Provided material Start Marker

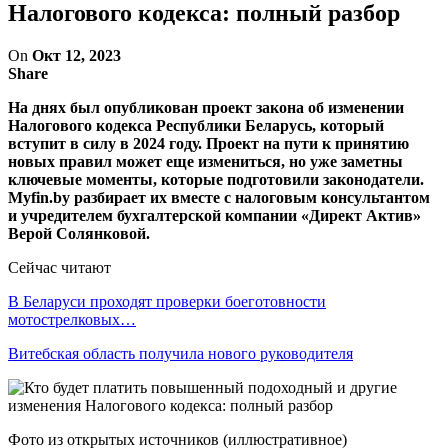
Налогового кодекса: полный разбор
On
Окт 12, 2023
Share
На днях был опубликован проект закона об изменении
Налогового кодекса Республики Беларусь, который
вступит в силу в 2024 году. Проект на пути к принятию
новых правил может еще измениться, но уже заметны
ключевые моменты, которые подготовили законодатели.
Myfin.by разбирает их вместе с налоговым консультантом
и учредителем бухгалтерской компании «Директ Актив»
Верой Солянковой.
Сейчас читают
В Беларуси проходят проверки боеготовности
мотострелковых…
Витебская область получила нового руководителя
Фото из открытых источников (иллюстративное)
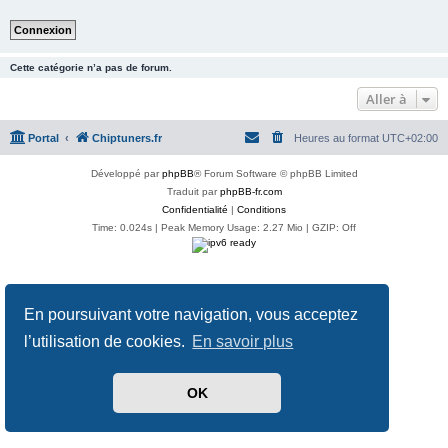
Cette catégorie n’a pas de forum.
Aller à
Portal
Chiptuners.fr
Heures au format
UTC+02:00
Développé par
phpBB
® Forum Software © phpBB Limited
Traduit par
phpBB-fr.com
Confidentialité
|
Conditions
Time: 0.024s
| Peak Memory Usage: 2.27 Mio | GZIP: Off
En poursuivant votre navigation, vous acceptez
l’utilisation de cookies.
En savoir plus
OK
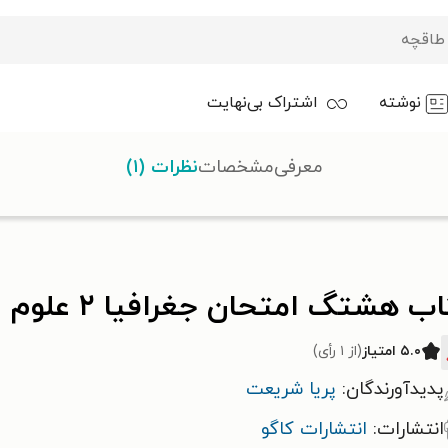
نوشته
اشتراک بی‌نهایت
معرفی
مشخصات
نظرات (۱)
انسانی یازدهم
 هشتگ امتحان جغرافیا ۲ علوم انسانی یازدهم
۵.۰ امتیاز
(از ۱ رأی)
پدیدآورندگان:
پریا شریعت
انتشارات:
انتشارات کاگو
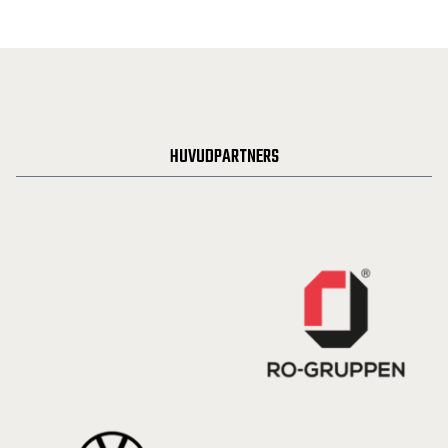
HUVUDPARTNERS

Provided material End Marker

_Instructions for the task_
Among the records, find each line where the word "Налогового" occurs, and copy it.

_Finished exercise_
Налогового кодекса: полный разбор
Налогового кодекса Республики Беларусь, который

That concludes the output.